◆ WORK ITEM ◆
Could you retype the lines below, starting at the line holding "https://soundcloud.com/knutby" and stopping at the line holding "神，为学校的健康发展贡献自己的力量。", inclusive? Copy them exactly and drop the images.

[Excerpts from a dataset]
=== Begin Enclosure ===

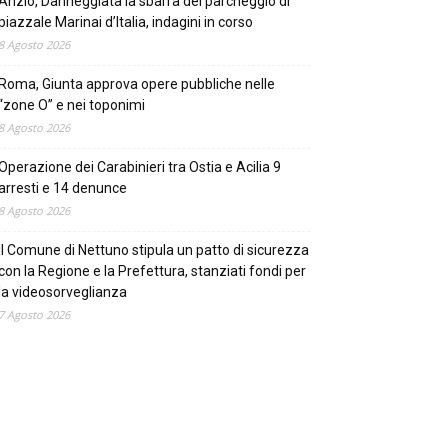
Anzio, Danneggiata la sbarra del parcheggio di
piazzale Marinai d’Italia, indagini in corso
8 Agosto 2026
Roma, Giunta approva opere pubbliche nelle
“zone O” e nei toponimi
8 Agosto 2026
Operazione dei Carabinieri tra Ostia e Acilia 9
arresti e 14 denunce
8 Agosto 2026
Il Comune di Nettuno stipula un patto di sicurezza
con la Regione e la Prefettura, stanziati fondi per
la videosorveglianza
7 Agosto 2026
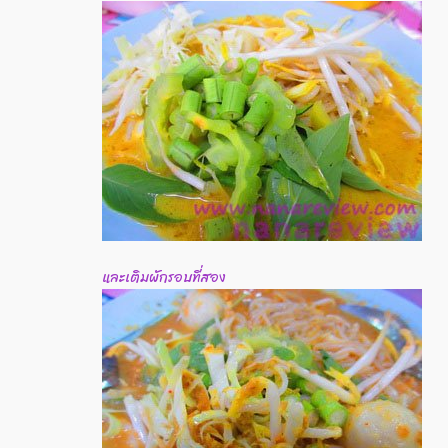
และเติมผักรอบที่สอง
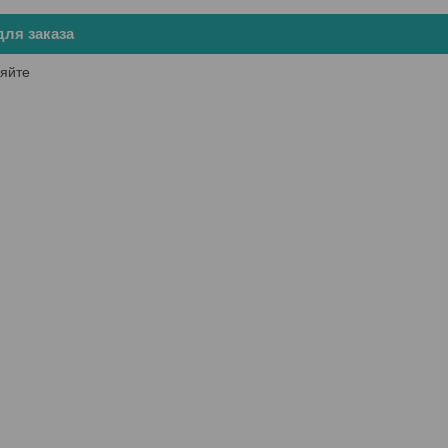
ля заказа
яйте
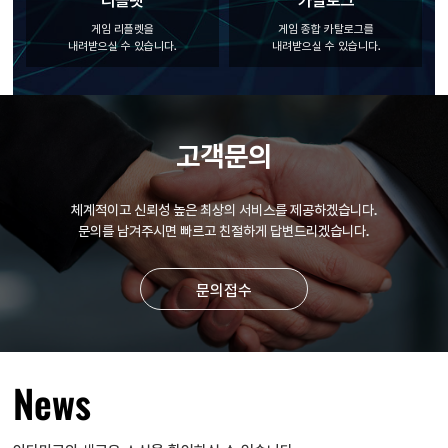
게임 리플렛을
게임 종합 카탈로그를
내려받으실 수 있습니다.
내려받으실 수 있습니다.
고객문의
체계적이고 신뢰성 높은 최상의 서비스를 제공하겠습니다.
문의를 남겨주시면 빠르고 친절하게 답변드리겠습니다.
문의접수
News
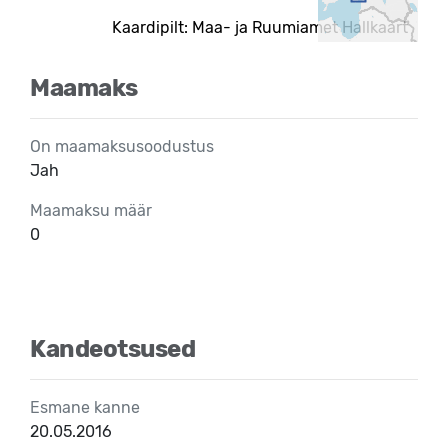
Kaardipilt: Maa- ja Ruumiamet Hallkaart
Maamaks
On maamaksusoodustus
Jah
Maamaksu määr
0
Kandeotsused
Esmane kanne
20.05.2016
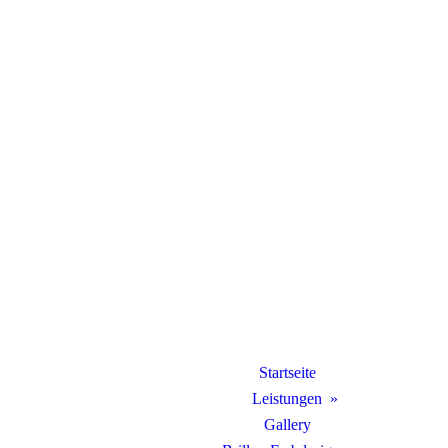
Startseite
Leistungen
Gallery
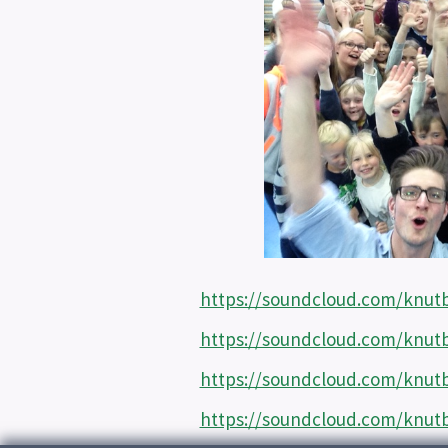
https://soundcloud.com/knutb
https://soundcloud.com/knutb
https://soundcloud.com/knutby
https://soundcloud.com/knut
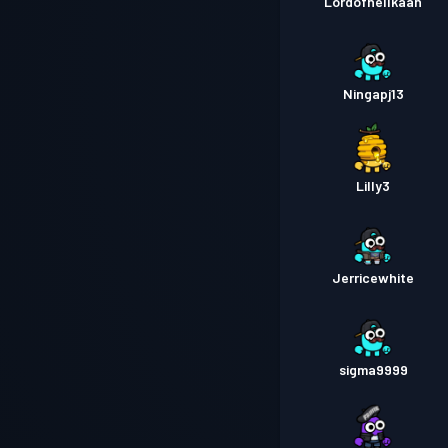
Lordofhellkaan
Ningapj13
Lilly3
Jerricewhite
sigma9999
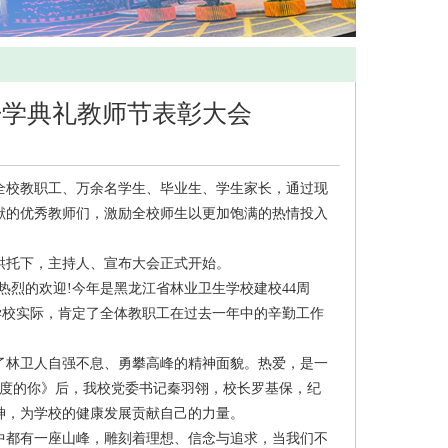
开学典礼教师节表彰大会
全校教职工、万余名学生、毕业生、学生家长，通过现
献的优秀教师们，激励全校师生以更加饱满的热情投入
托下，主持人、宣布大会正式开始。
烈的欢迎!今年是黑龙江省林业卫生学校建校44周
学校实际，肯定了全体教职工在过去一年中的辛勤工作
。
林卫人自强不息、勇攀高峰的精神面貌。热爱，是一
5度的你》后，我校党委书记秦羽翎，校长罗基保，纪
神，为学校的健康发展贡献自己的力量。
都有一座山峰，雕刻着理想、信念与追求，当我们不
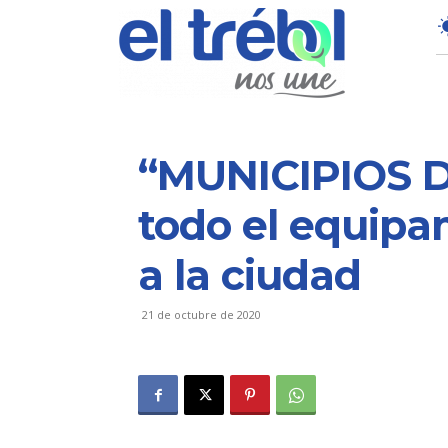
“MUNICIPIOS D
todo el equipa
a la ciudad
21 de octubre de 2020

=== End Enclosure ===

◆ WRITTEN RESPONSE ◆
https://soundcloud.com/knutby
https://soundcloud.com/knut
Lordofhellkaan
Ningapj13
Lilly3
Jerricewhite
sigma9999
开学典礼教师节表彰大会
全校教职工、万余名学生、毕业生、学生家长，通过现
献的优秀教师们，激励全校师生以更加饱满的热情投入
托下，主持人、宣布大会正式开始。
烈的欢迎!今年是黑龙江省林业卫生学校建校44周
学校实际，肯定了全体教职工在过去一年中的辛勤工作
。
林卫人自强不息、勇攀高峰的精神面貌。热爱，是一
5度的你》后，我校党委书记秦羽翎，校长罗基保，纪
神，为学校的健康发展贡献自己的力量。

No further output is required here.